## Exercise description
Report each line of the data that includes the word "Universidad".

## Supplied data
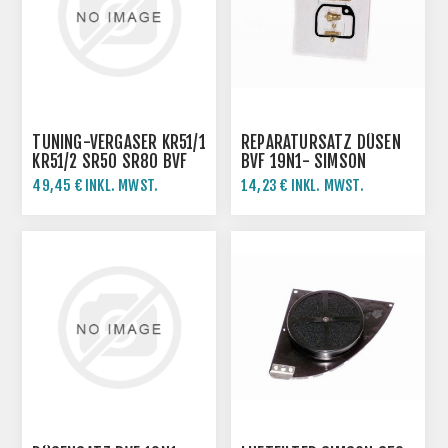
TUNING-VERGASER KR51/1
REPARATURSATZ DÜSEN
KR51/2 SR50 SR80 BVF
BVF 19N1- SIMSON
19N1-12
49,45 € INKL. MWST.
14,23 € INKL. MWST.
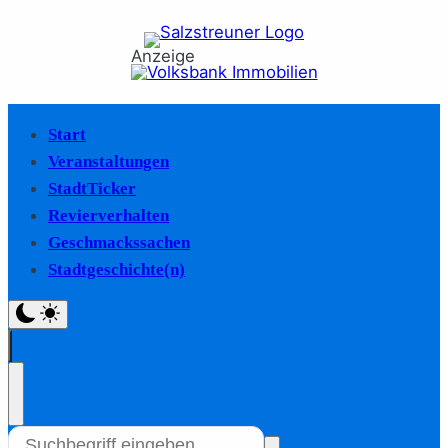
Anzeige
Start
Veranstaltungen
StadtTicker
Revierverhalten
Geschmackssachen
Stadtgeschichte(n)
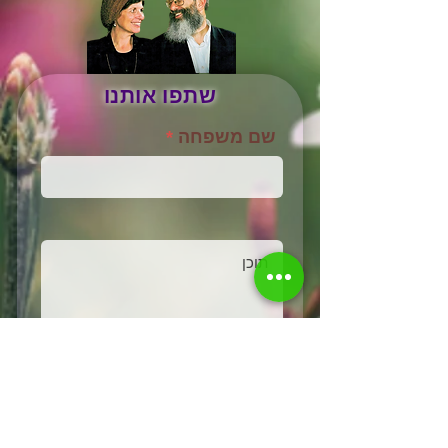
שתפו אותנו
שם משפחה
שלח/י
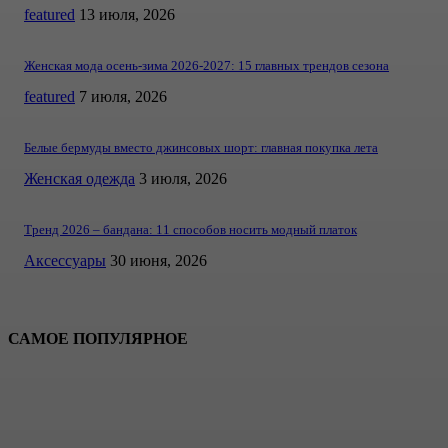
featured
13 июля, 2026
Женская мода осень-зима 2026-2027: 15 главных трендов сезона
featured
7 июля, 2026
Белые бермуды вместо джинсовых шорт: главная покупка лета
Женская одежда
3 июля, 2026
Тренд 2026 – бандана: 11 способов носить модный платок
Аксессуары
30 июня, 2026
САМОЕ ПОПУЛЯРНОЕ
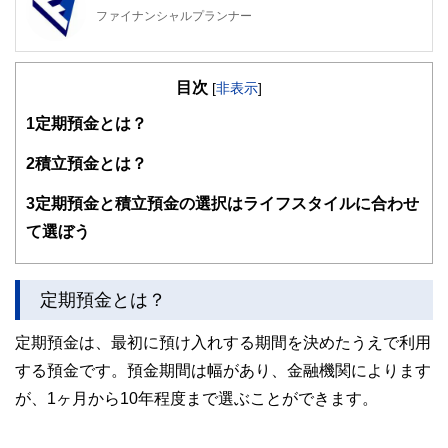
ファイナンシャルプランナー
FinancialField編集部は、金融、経済に関する記事を、日々
の暮らしにどのような影響を与えるかという視点で、お金の
目次
知識がない方でも理解できるようわかりやすく発信していま
[
非表示
]
す。
1
定期預金とは？
編集部のメンバーは、ファイナンシャルプランナーの資格取
得者を中心に「お金や暮らし」に関する書籍・雑誌の編集経
2
積立預金とは？
験者で構成され、企画立案から記事掲載まですべての工程に
関わることで、読者目線のコンテンツを追求しています。
3
定期預金と積立預金の選択はライフスタイルに合わせ
FinancialFieldの特徴は、ファイナンシャルプランナー、弁
て選ぼう
護士、税理士、宅地建物取引士、相続診断士、住宅ローンア
ドバイザー、DCプランナー、公認会計士、社会保険労務
士、行政書士、投資アナリスト、キャリアコンサルタントな
定期預金とは？
ど150名以上の有資格者を執筆者・監修者として迎え、むず
かしく感じられる年金や税金、相続、保険、ローンなどの話
をわかりやすく発信している点です。
定期預金は、最初に預け入れする期間を決めたうえで利用
する預金です。預金期間は幅があり、金融機関によります
このように編集経験豊富なメンバーと金融や経済に精通した
執筆者・監修者による執筆体制を築くことで、内容のわかり
が、1ヶ月から10年程度まで選ぶことができます。
やすさはもちろんのこと、読み応えのあるコンテンツと確か
な情報発信を実現しています。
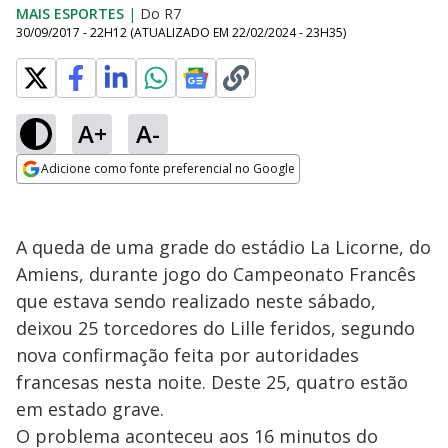
MAIS ESPORTES
|
Do R7
30/09/2017 - 22H12
(ATUALIZADO EM
22/02/2024 - 23H35
)
A+
A-
Adicione como fonte preferencial no Google
Opens in new window
A queda de uma grade do estádio La Licorne, do
Amiens, durante jogo do Campeonato Francês
que estava sendo realizado neste sábado,
deixou 25 torcedores do Lille feridos, segundo
nova confirmação feita por autoridades
francesas nesta noite. Deste 25, quatro estão
em estado grave.
O problema aconteceu aos 16 minutos do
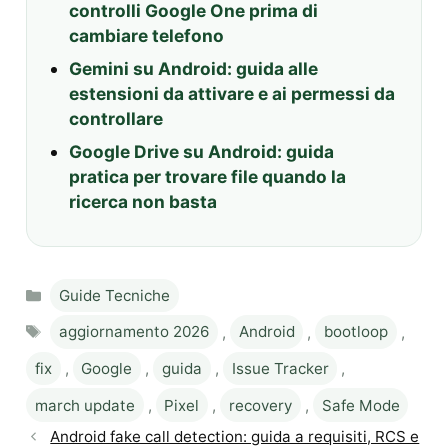
controlli Google One prima di
cambiare telefono
Gemini su Android: guida alle
estensioni da attivare e ai permessi da
controllare
Google Drive su Android: guida
pratica per trovare file quando la
ricerca non basta
Categories
Guide Tecniche
Tags
aggiornamento 2026
,
Android
,
bootloop
,
fix
,
Google
,
guida
,
Issue Tracker
,
march update
,
Pixel
,
recovery
,
Safe Mode
Android fake call detection: guida a requisiti, RCS e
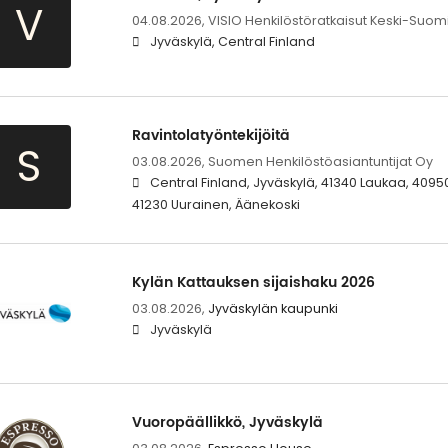
V
04.08.2026,
VISIO Henkilöstöratkaisut Keski-Suom
Jyväskylä, Central Finland
Ravintolatyöntekijöitä
S
03.08.2026,
Suomen Henkilöstöasiantuntijat Oy
Central Finland, Jyväskylä, 41340 Laukaa, 409
41230 Uurainen, Äänekoski
Kylän Kattauksen sijaishaku 2026
03.08.2026,
Jyväskylän kaupunki
Jyväskylä
Vuoropäällikkö, Jyväskylä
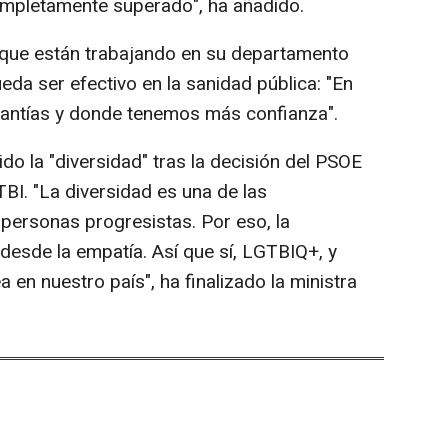
pletamente superado", ha añadido.
do que están trabajando en su departamento
eda ser efectivo en la sanidad pública: "En
antías y donde tenemos más confianza".
ido la "diversidad" tras la decisión del PSOE
TBI. "La diversidad es una de las
 personas progresistas. Por eso, la
sde la empatía. Así que sí, LGTBIQ+, y
a en nuestro país", ha finalizado la ministra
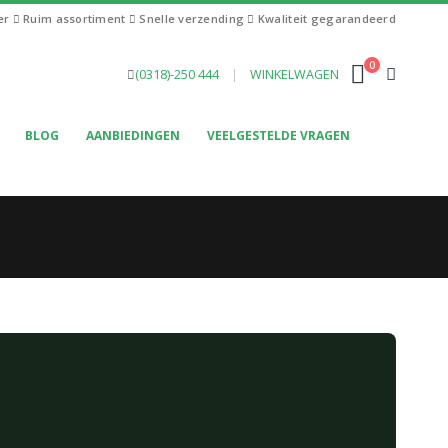
ier
Ruim assortiment
Snelle verzending
Kwaliteit gegarandeerd
0
(0318)-250 444
|
WINKELWAGEN
BLOG
AANBIEDINGEN
VEELGESTELDE VRAGEN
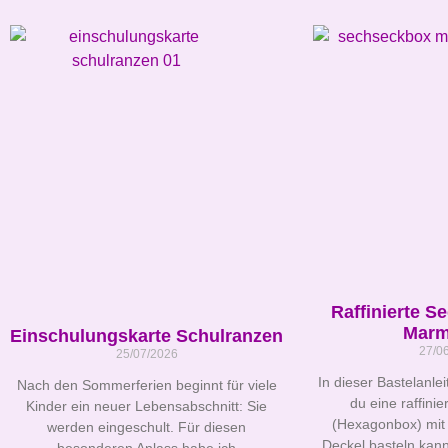
Raffinierte S
Marm
Einschulungskarte Schulranzen
27/0
25/07/2026
In dieser Bastelanlei
Nach den Sommerferien beginnt für viele
du eine raffini
Kinder ein neuer Lebensabschnitt: Sie
(Hexagonbox) mit
werden eingeschult. Für diesen
Deckel basteln kann
besonderen Anlass habe ich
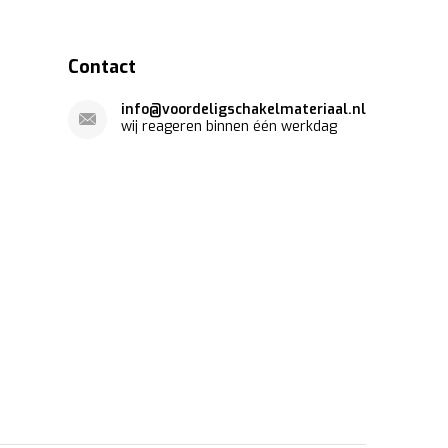
Contact
info@voordeligschakelmateriaal.nl
wij reageren binnen één werkdag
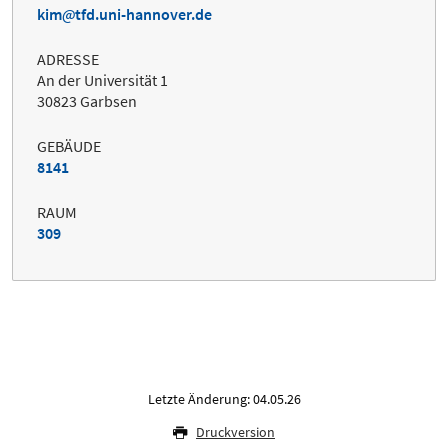
kim
tfd.uni-hannover.de
ADRESSE
An der Universität 1
30823 Garbsen
GEBÄUDE
8141
RAUM
309
Letzte Änderung: 04.05.26
Druckversion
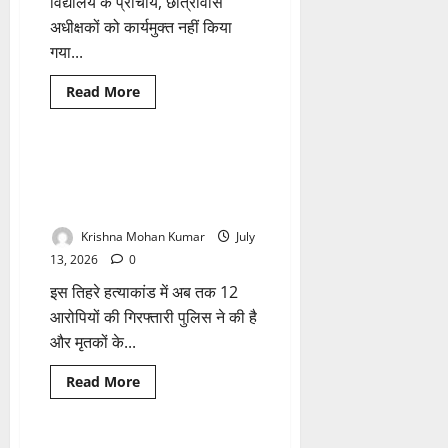
विद्यालय के प्राचार्य, छात्रावास
में
बटे
अधीक्षकों को कार्यमुक्त नहीं किया
गुरुजी!
गया...
Breaking News
क्राइम
Read
Read More
more
छत्तीसगढ़
about
बलरामपुर:
शिक्षा
विभाग
नौगई मर्डर केस, 3 लाशें, 12
में
गिरफ्तारियां… अब CBI खंगालेगी
सालों
का
खौफनाक वारदात के पन्ने!
‘अटैचमेंट’
खत्म;
Krishna Mohan Kumar
July
व्याख्याता
से
13, 2026
0
लेकर
भृत्य
इस तिहरे हत्याकांड में अब तक 12
तक
सामूहिक
आरोपियों की गिरफ्तारी पुलिस ने की है
कार्यमुक्त,
और मृतकों के...
लेकिन
इन
पदों
Read
Read More
पर
more
संशय
Breaking News
छत्तीसगढ़
about
बरकरार!
नौगई
मर्डर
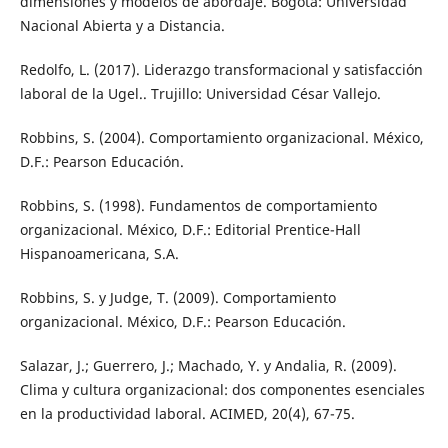
dimensiones y modelos de abordaje. Bogotá: Universidad
Nacional Abierta y a Distancia.
Redolfo, L. (2017). Liderazgo transformacional y satisfacción
laboral de la Ugel.. Trujillo: Universidad César Vallejo.
Robbins, S. (2004). Comportamiento organizacional. México,
D.F.: Pearson Educación.
Robbins, S. (1998). Fundamentos de comportamiento
organizacional. México, D.F.: Editorial Prentice-Hall
Hispanoamericana, S.A.
Robbins, S. y Judge, T. (2009). Comportamiento
organizacional. México, D.F.: Pearson Educación.
Salazar, J.; Guerrero, J.; Machado, Y. y Andalia, R. (2009).
Clima y cultura organizacional: dos componentes esenciales
en la productividad laboral. ACIMED, 20(4), 67-75.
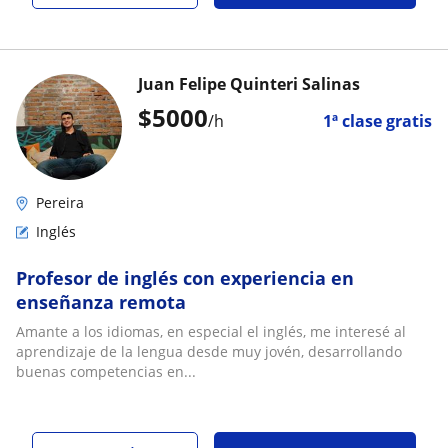
Juan Felipe Quinteri Salinas
$
5000
/h
1ª clase gratis
Pereira
Inglés
Profesor de inglés con experiencia en
enseñanza remota
Amante a los idiomas, en especial el inglés, me interesé al
aprendizaje de la lengua desde muy jovén, desarrollando
buenas competencias en...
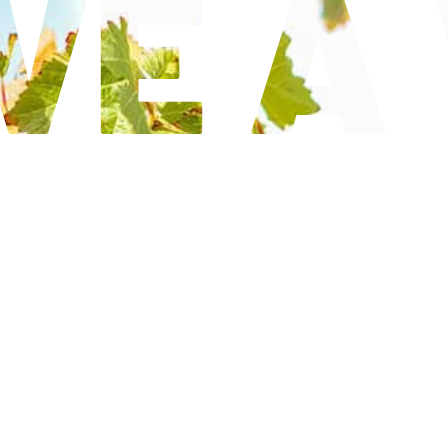
VE À 
DÉCOUVRIR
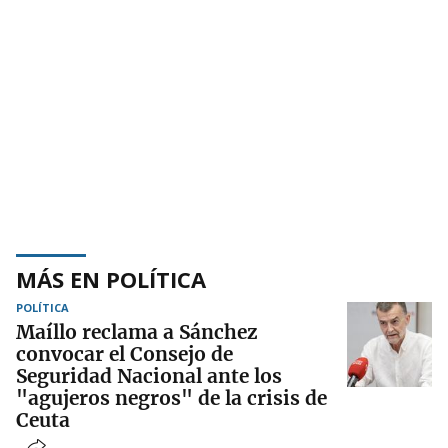
MÁS EN POLÍTICA
POLÍTICA
Maíllo reclama a Sánchez
convocar el Consejo de
Seguridad Nacional ante los
"agujeros negros" de la crisis de
Ceuta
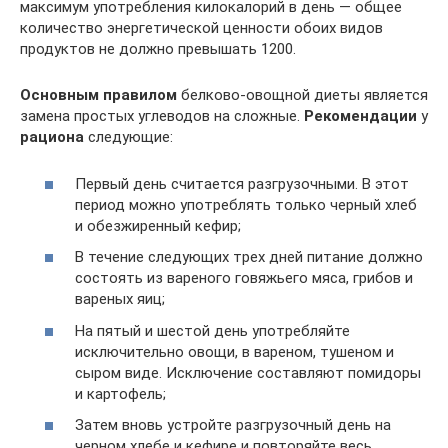
максимум употребления килокалорий в день — общее
количество энергетической ценности обоих видов
продуктов не должно превышать 1200.
Основным правилом
белково-овощной диеты является
замена простых углеводов на сложные.
Рекомендации
у
рациона
следующие:
Первый день считается разгрузочными. В этот
период можно употреблять только черный хлеб
и обезжиренный кефир;
В течение следующих трех дней питание должно
состоять из вареного говяжьего мяса, грибов и
вареных яиц;
На пятый и шестой день употребляйте
исключительно овощи, в вареном, тушеном и
сыром виде. Исключение составляют помидоры
и картофель;
Затем вновь устройте разгрузочный день на
черном хлебе и кефире и повторяйте весь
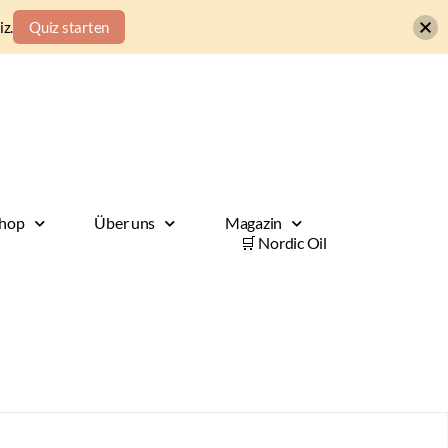
z.
Quiz starten
hop
Über uns
Magazin
🛒 Nordic Oil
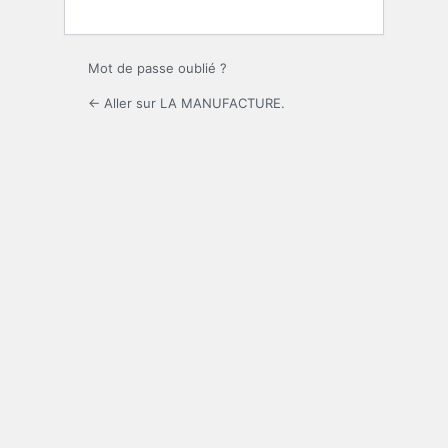
Mot de passe oublié ?
← Aller sur LA MANUFACTURE.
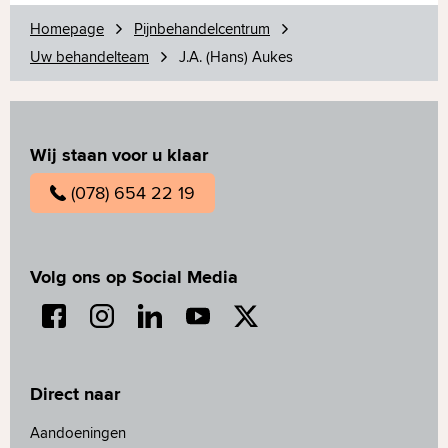
Homepage
Pijnbehandelcentrum
Uw behandelteam
J.A. (Hans) Aukes
Wij staan voor u klaar
(078) 654 22 19
Volg ons op Social Media
Direct naar
Aandoeningen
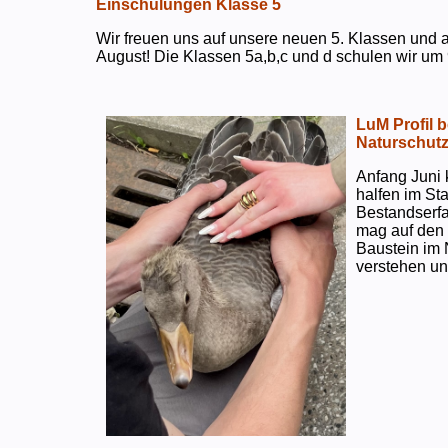
Einschulungen Klasse 5
Wir freuen uns auf unsere neuen 5. Klassen und a
August! Die Klassen 5a,b,c und d schulen wir um 
LuM Profil 
Naturschut
Anfang Juni 
halfen im S
Bestandserf
mag auf den e
Baustein im 
verstehen un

## Output of the exercise
dimensiones y modelos de abordaje. Bogotá: Universidad
laboral de la Ugel.. Trujillo: Universidad César Vallejo.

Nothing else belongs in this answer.